Items listed in a dataset:
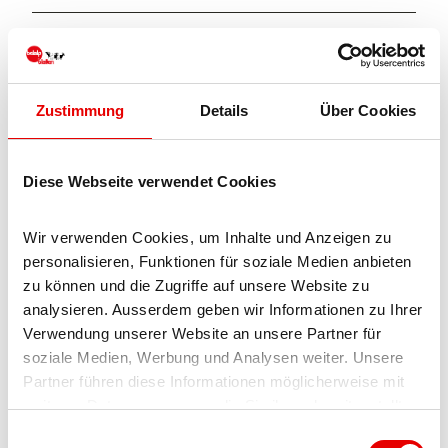
Arrivée et stationnement
Vous pouvez rejoindre Naters via Brigue en car postal, en
voiture ou à pied en peu de temps.
Zustimmung
Details
Über Cookies
Réseaux sociaux
Facebook
Diese Webseite verwendet Cookies
Instagram
Wir verwenden Cookies, um Inhalte und Anzeigen zu 
Informations sur les tarifs
personalisieren, Funktionen für soziale Medien anbieten 
zu können und die Zugriffe auf unsere Website zu 
Prix du brunch par personne :
analysieren. Ausserdem geben wir Informationen zu Ihrer 
adultes CHF 48.00
Verwendung unserer Website an unsere Partner für 
enfants de 10 à 15 ans CHF 35.00
soziale Medien, Werbung und Analysen weiter. Unsere 
enfants de 1-9 ans CHF 15.00
Partner führen diese Informationen möglicherweise mit 
weiteren Daten zusammen, die Sie ihnen bereitgestellt 
haben oder die sie im Rahmen Ihrer Nutzung der Dienste 
E
Interlocuteur/trice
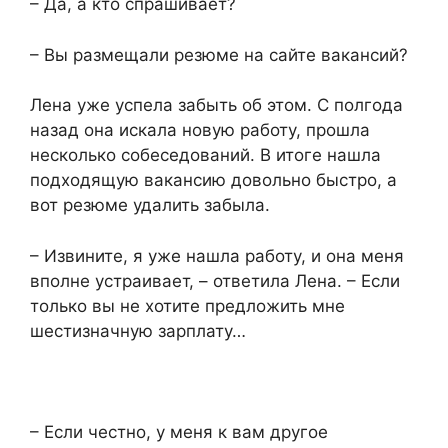
– Да, а кто спрашивает?
– Вы размещали резюме на сайте вакансий?
Лена уже успела забыть об этом. С полгода
назад она искала новую работу, прошла
несколько собеседований. В итоге нашла
подходящую вакансию довольно быстро, а
вот резюме удалить забыла.
– Извините, я уже нашла работу, и она меня
вполне устраивает, – ответила Лена. – Если
только вы не хотите предложить мне
шестизначную зарплату…
– Если честно, у меня к вам другое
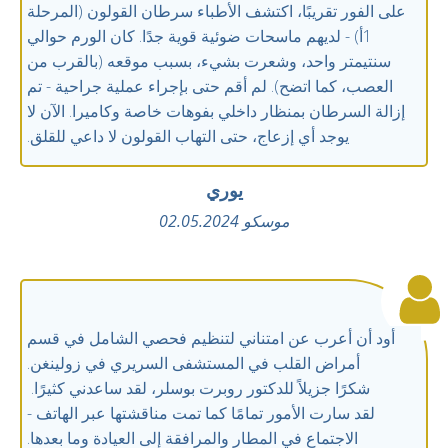
على الفور تقريبًا، اكتشف الأطباء سرطان القولون (المرحلة
1أ) - لديهم ماسحات ضوئية قوية جدًا. كان الورم حوالي
سنتيمتر واحد، وشعرت بشيء، بسبب موقعه (بالقرب من
العصب، كما اتضح). لم أقم حتى بإجراء عملية جراحية - تم
إزالة السرطان بمنظار داخلي بفوهات خاصة وكاميرا. الآن لا
يوجد أي إزعاج، حتى التهاب القولون لا داعي للقلق.
يوري
موسكو 02.05.2024
أود أن أعرب عن امتناني لتنظيم فحصي الشامل في قسم
أمراض القلب في المستشفى السريري في زولينغن.
شكرًا جزيلاً للدكتور روبرت بوسلر، لقد ساعدني كثيرًا.
لقد سارت الأمور تمامًا كما تمت مناقشتها عبر الهاتف -
الاجتماع في المطار والمرافقة إلى العيادة وما بعدها.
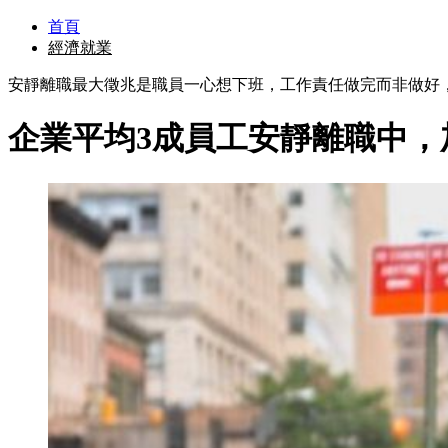
首頁
經濟就業
安靜離職最大徵兆是職員一心想下班，工作責任做完而非做好
企業平均3成員工安靜離職中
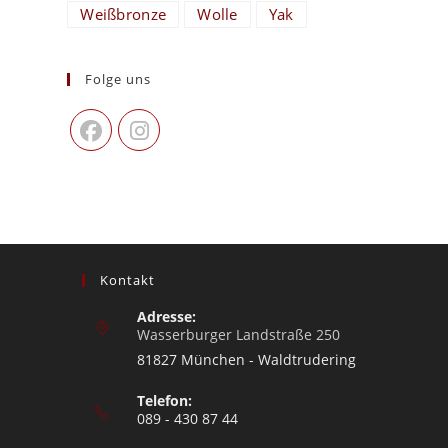
Weißbronze
Wolle
Yak
Folge uns
Kontakt
Adresse:
Wasserburger Landstraße 250
81827 München - Waldtrudering
Telefon:
089 - 430 87 44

• Task statement: Exactly the lines from the one that contains "Interlocuteur/trice" through the last line of the records should be set down, and the pictures should be dropped.

• Answer to the problem:
Interlocuteur/trice
– Да, а кто спрашивает?
– Вы размещали резюме на сайте вакансий?
Лена уже успела забыть об этом. С полгода
назад она искала новую работу, прошла
несколько собеседований. В итоге нашла
подходящую вакансию довольно быстро, а
вот резюме удалить забыла.
– Извините, я уже нашла работу, и она меня
вполне устраивает, – ответила Лена. – Если
только вы не хотите предложить мне
шестизначную зарплату…
– Если честно, у меня к вам другое
على الفور تقريبًا، اكتشف الأطباء سرطان القولون (المرحلة
1أ) - لديهم ماسحات ضوئية قوية جدًا. كان الورم حوالي
سنتيمتر واحد، وشعرت بشيء، بسبب موقعه (بالقرب من
العصب، كما اتضح). لم أقم حتى بإجراء عملية جراحية - تم
إزالة السرطان بمنظار داخلي بفوهات خاصة وكاميرا. الآن لا
يوجد أي إزعاج، حتى التهاب القولون لا داعي للقلق.
يوري
موسكو 02.05.2024
أود أن أعرب عن امتناني لتنظيم فحصي الشامل في قسم
أمراض القلب في المستشفى السريري في زولينغن.
شكرًا جزيلاً للدكتور روبرت بوسلر، لقد ساعدني كثيرًا.
لقد سارت الأمور تمامًا كما تمت مناقشتها عبر الهاتف -
الاجتماع في المطار والمرافقة إلى العيادة وما بعدها.
首頁
經濟就業
安靜離職最大徵兆是職員一心想下班，工作責任做完而非做好
企業平均3成員工安靜離職中
Weißbronze
Wolle
Yak
Folge uns
Kontakt
Adresse:
Wasserburger Landstraße 250
81827 München - Waldtrudering
Telefon:
089 - 430 87 44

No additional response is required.